| Exam Board | OCR MEI |
|---|---|
| Module | C3 (Core Mathematics 3) |
| Year | 2016 |
| Session | June |
| Marks | 7 |
| Paper | Download PDF ↗ |
| Mark scheme | Download PDF ↗ |
| Topic | Connected Rates of Change |
| Type | Pile or heap: height rate from volume rate |
| Difficulty | Standard +0.3 This is a straightforward related rates problem requiring chain rule differentiation of a composite function and then applying dV/dt = (dV/dh)(dh/dt). Part (i) is routine differentiation practice, and part (ii) is a standard textbook application of related rates with clear setup and simple arithmetic.

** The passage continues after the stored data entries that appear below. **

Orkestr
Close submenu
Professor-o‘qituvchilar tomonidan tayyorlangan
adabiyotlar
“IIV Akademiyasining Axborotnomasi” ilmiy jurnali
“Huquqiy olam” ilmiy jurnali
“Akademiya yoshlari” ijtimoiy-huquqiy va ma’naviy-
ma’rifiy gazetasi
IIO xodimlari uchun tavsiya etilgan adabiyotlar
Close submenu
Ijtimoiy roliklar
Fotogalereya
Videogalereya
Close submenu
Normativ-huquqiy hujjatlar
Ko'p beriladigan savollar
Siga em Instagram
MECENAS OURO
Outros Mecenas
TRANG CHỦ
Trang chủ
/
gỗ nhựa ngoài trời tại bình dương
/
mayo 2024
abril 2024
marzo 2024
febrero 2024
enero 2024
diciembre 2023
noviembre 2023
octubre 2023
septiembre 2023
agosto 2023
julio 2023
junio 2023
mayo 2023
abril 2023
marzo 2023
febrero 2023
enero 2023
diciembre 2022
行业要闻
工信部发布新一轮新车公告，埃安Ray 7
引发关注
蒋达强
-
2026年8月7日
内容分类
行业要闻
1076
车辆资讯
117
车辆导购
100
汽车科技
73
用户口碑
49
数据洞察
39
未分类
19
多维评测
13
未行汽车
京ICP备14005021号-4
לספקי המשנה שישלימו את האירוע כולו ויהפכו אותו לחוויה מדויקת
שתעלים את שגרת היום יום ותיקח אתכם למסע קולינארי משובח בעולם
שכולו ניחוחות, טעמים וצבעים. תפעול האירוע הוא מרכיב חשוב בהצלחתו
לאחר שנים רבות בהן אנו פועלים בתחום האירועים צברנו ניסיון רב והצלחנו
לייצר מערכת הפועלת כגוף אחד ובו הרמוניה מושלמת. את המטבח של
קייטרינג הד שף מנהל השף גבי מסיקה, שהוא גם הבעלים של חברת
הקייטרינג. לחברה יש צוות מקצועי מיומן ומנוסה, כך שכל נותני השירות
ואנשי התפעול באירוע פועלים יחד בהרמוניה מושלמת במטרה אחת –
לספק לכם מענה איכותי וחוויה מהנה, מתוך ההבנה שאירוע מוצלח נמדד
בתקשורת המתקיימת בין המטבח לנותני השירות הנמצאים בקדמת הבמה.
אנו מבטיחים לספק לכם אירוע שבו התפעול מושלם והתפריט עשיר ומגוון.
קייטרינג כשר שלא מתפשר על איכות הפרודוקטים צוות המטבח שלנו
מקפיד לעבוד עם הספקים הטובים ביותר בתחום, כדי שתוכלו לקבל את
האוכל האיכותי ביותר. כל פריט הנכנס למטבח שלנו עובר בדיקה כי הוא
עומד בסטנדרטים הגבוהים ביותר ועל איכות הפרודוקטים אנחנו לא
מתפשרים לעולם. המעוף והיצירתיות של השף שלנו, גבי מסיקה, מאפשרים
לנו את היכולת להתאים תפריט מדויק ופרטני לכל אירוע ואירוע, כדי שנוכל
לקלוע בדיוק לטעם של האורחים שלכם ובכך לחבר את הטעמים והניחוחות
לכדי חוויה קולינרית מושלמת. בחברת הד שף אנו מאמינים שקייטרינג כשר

Slightly above average difficulty due to the composite function and two-part structure, but no novel insight required. |
| Spec | 1.07l Derivative of ln(x): and related functions1.07r Chain rule: dy/dx = dy/du * du/dx and connected rates |
The volume $V$ m³ of a pile of grain of height $h$ metres is modelled by the equation
$$V = 4\sqrt{h^3 + 1} - 4.$$
\begin{enumerate}[label=(\roman*)]
\item Find $\frac{dV}{dh}$ when $h = 2$. [4]
\end{enumerate}
At a certain time, the height of the pile is 2 metres, and grain is being added so that the volume is increasing at a rate of 0.4 m³ per minute.
\begin{enumerate}[label=(\roman*)]
\setcounter{enumi}{1}
\item Find the rate at which the height is increasing at this time. [3]
\end{enumerate}
\hfill \mbox{\textit{OCR MEI C3 2016 Q5 [7]}}